Colloquium Cognitive Systems
Explicit and implicit knowledge injection for human-in-the-loop machine learning
Prof. Dr. Ute Schmid (University of Bamberg)
Abstract: For many practical applications of machine learning it is appropriate or even necessary to make use of human expertise to compensate a too small amount or low quality of data. Taking into account knowledge which is available in explicit form reduces the amount of data needed for learning. Furthermore, even if domain experts cannot formulate knowledge explicitly, they typically can recognize and correct erroneous decisions or actions. This type of implicit knowledge can be injected into the learning process to guide model adapation. These insights have led to the so-called third wave of AI with a focus on explainablity (XAI). In the talk, I will introduce research on explanatory and interactive machine learning. I will present inductive programming as a powerful approach to learn interpretable models in relational domains. Arguing for the need of specific exlanations for different stakeholders and goals, I will introduce different types of explanations based on theories and findings from cognitive science. Furthermore, I will show how intelligent tutor systems and XAI can be combined to support constructive learning. Algorithmic realisations of explanation generation will be complemented with results from psychological experiments investigating the effect on joint human-AI task performance and trust. Finally, current research projects are introduced to illustrate applications of the presented work in medical diagnostics, quality control in industrial production, file management, and accountability.

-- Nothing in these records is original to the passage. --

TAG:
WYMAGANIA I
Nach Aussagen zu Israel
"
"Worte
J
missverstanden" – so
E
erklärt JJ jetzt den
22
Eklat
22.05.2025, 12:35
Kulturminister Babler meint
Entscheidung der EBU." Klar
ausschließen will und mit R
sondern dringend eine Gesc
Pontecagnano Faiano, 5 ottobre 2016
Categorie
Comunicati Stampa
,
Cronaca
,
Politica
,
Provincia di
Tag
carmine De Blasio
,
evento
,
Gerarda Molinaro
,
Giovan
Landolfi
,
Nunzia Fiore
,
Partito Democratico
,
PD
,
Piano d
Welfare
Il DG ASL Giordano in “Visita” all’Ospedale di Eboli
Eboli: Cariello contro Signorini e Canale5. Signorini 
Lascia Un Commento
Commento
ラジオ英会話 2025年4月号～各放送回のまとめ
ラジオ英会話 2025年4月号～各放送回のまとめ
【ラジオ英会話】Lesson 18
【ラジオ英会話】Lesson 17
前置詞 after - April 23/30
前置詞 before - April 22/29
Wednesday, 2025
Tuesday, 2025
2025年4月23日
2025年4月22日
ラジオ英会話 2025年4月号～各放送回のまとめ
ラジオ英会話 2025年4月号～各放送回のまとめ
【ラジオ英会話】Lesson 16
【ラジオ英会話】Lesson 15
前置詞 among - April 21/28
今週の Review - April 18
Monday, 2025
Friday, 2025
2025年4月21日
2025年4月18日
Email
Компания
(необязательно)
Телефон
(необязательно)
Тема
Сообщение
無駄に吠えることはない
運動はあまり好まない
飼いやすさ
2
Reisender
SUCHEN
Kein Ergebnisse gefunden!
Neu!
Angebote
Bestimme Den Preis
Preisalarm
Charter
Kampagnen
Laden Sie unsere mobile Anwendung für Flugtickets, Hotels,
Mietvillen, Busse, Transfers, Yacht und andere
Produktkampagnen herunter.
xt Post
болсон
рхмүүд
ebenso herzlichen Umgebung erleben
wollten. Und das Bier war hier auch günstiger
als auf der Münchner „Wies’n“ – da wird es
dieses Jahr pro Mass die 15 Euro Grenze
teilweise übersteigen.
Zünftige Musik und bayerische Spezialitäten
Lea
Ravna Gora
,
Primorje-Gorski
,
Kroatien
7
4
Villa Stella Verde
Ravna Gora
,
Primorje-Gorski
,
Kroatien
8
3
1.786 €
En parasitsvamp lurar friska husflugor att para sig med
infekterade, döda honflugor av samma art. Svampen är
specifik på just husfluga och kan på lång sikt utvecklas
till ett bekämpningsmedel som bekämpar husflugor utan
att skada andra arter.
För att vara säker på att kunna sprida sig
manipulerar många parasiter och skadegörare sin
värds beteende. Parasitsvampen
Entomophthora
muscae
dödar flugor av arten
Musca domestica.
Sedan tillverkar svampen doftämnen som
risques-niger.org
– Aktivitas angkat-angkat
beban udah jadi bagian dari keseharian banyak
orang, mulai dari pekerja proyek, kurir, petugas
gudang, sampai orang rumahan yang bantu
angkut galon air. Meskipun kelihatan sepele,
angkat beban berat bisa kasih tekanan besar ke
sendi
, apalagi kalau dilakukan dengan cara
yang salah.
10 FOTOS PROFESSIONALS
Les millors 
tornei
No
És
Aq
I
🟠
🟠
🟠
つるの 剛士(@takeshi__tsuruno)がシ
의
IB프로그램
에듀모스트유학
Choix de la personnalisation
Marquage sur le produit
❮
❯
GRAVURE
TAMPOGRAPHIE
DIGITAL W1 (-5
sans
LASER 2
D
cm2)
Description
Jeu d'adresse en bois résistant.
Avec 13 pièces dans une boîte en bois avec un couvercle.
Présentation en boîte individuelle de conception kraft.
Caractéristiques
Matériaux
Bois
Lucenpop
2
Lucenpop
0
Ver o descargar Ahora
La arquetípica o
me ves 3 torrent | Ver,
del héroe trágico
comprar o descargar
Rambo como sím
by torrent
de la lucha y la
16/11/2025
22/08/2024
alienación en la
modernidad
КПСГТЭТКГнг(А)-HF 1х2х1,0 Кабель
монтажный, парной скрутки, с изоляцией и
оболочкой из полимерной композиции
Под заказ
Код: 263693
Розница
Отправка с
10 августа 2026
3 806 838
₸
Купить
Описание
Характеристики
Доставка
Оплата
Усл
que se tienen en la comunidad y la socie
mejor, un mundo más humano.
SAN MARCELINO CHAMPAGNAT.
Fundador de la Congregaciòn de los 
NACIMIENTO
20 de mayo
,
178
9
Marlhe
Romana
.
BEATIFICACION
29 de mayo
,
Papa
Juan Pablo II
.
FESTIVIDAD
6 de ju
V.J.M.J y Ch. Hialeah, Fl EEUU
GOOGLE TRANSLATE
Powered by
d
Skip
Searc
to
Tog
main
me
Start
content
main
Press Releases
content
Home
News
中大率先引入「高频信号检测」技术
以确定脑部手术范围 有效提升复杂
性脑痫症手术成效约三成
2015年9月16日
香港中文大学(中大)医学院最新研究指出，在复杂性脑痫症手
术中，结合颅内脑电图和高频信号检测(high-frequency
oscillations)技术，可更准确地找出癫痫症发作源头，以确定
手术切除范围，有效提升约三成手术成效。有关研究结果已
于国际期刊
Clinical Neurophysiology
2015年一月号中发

About: Ute Schmid is chair of Cognitive Systems at University of Bamberg. She received university diplomas both in psychology and in computer science from Technical University Berlin (TUB) where she also received her doctoral degree (Dr.rer.nat., 1994) and her habilitation (2002) in computer science. From 1994 to 2001 she was assistant professor at the Methods of AI/Machine Learning group, Department of Computer Science, TUB. After a one year stay as DFG-funded researcher at Carnegie Mellon University, she worked as lecturer for Intelligent Systems at the Department of Mathematics and Computer Science at University Osnabrück and was member of the Cognitive Science Institute. Main research interest of Ute Schmid is interpretable machine learning, especially learning expressive (recursive) models for complex cognitive problems. Ute Schmid is member of the board of directors of the Bavarian Insistute of Digital Transformation (bidt) and a member of the Bavarian AI Council (Bayerischer KI-Rat). Since 2020 she is head of the Fraunhofer IIS project group Comprehensible AI (CAI). Ute Schmid dedicates a significant amount of her time to measures supporting women in computer science and to promote computer science as a topic in elementary, primary, and secondary education. She won the Minerva Award of Informatics Europe 2018 for her university. Since many years, Ute Schmid is engaged in educating the public about artificial intelligence in general and machine learning and she gives workshops for teachers as well as high-school students about AI and machine learning. For her outreach activities she has been awarded with the Rainer-Markgraf-Preis 2020.